Every line of the material below in which "instances" shows up is to be located and copied.

*** Opening of Records ***

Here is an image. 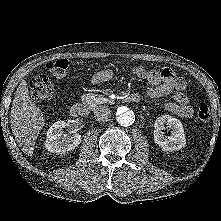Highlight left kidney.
Wrapping results in <instances>:
<instances>
[{
	"label": "left kidney",
	"mask_w": 221,
	"mask_h": 221,
	"mask_svg": "<svg viewBox=\"0 0 221 221\" xmlns=\"http://www.w3.org/2000/svg\"><path fill=\"white\" fill-rule=\"evenodd\" d=\"M164 125H167L171 131L170 136L164 135ZM154 140L165 152L180 150L186 145V138L182 123L170 115H162L155 121Z\"/></svg>",
	"instance_id": "5707ae66"
}]
</instances>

*** Close of Records ***

◆ Output for this task:
Wrapping results in <instances>:
<instances>
</instances>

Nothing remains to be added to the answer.